Reprinted courtesy of the Shreveport Times
19 April 2010

Smart Education: Future Teachers Teach Future Techies

By Icess Fernandez
ifernandez@gannett.com

When it comes to teaching future teachers about technology in classrooms, there's a google of reasons why it's a good idea.

But education departments at LSU-Shreveport and Centenary College only need one.

Smart education
Christina Gremillion speaks to a teaching class at Centenary College about the Smart board that is being used in schools.(courtesy photo/The Times)

"With students coming in more tech savvy, you don't have to be ahead of the game, you have to be in the game," said Robert Prickett, assistant professor of education at Centenary.

In Texas, the governor is considering electronic textbooks for students. Locally, Caddo Parish Superintendent Gerald Dawkins has talked about similar measures.

Nowadays, students are more tech-savvy. Students have moved beyond iPods and podcasts to iPhones and beyond texting to Twitter.

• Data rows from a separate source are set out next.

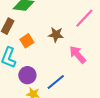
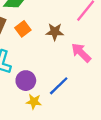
orange square: (27, 41) -> (23, 29), moved

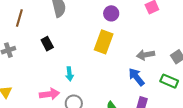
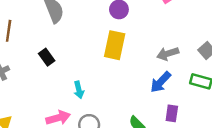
blue arrow: (136, 77) -> (161, 82), turned -90

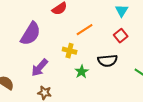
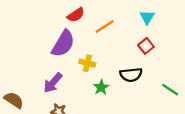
orange line: (85, 30) -> (105, 26), moved
purple semicircle: (31, 34) -> (63, 44), moved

"Technology is embedded into everything we do," said Ruth Ray, chairwoman of the education department at LSUS. "Our proficiency is higher now than five years ago."

Both entities — LSUS and Centenary — are charged with teaching some of the area's teachers. Each school has technology courses for their undergraduate students as well as their master's and alterative certification students.

At Centenary, the undergraduates have an education technology class where teacher candidates learn about surrounding district's acceptable use policies. They also play with the technology, Prickett said. Flip cameras, digital cameras, scanners, Web sites — all of it is experimented and discussed.

"We ask them, 'Now that you played with it, what are the educational implications,'" he said.

Students write lesson plans with technology in mind and, at the end of the semester, students do a case study where they go to classrooms where technology is being incorporated into the classroom.

They are also required to do an online portfolio, Prickett said.

"When teaching with technology, teach with an end goal of it being for education."

At LSUS, teaching candidates also get a class in technology. The class, called Intro to Technology and Education, changes focus every year to keep up with advances, Ray said.

"(Technology) is a buzz word, a catch phrase. It's no longer an addendum but a requirement," she said.

Like Centenary, LSUS has an educational technology lab with similar software used in the Caddo and Bossier school districts. However, higher education cutbacks have impacted who's teaching.

"Our ed tech guy retired in May," Ray said. "We haven't been able to hire another. We have faculty that are filling in."

As education begins to embrace more technology, Ruth said, schools will need to turn to someone in the building who knows how it works. The university offers a certificate to become technology facilitators. There is also a class in the university's master's program called technology leadership in schools.

"What seems to be missing in schools is the former leader of technology," she said. "What often happens is that a school gets money for computers and then what? What about the professional development?"

All of these courses are structured to help foster creativity in future teachers as well as help start their life-long education with technology.

"Not only are our students more proficient, but k-12 students are more proficient," Ray said.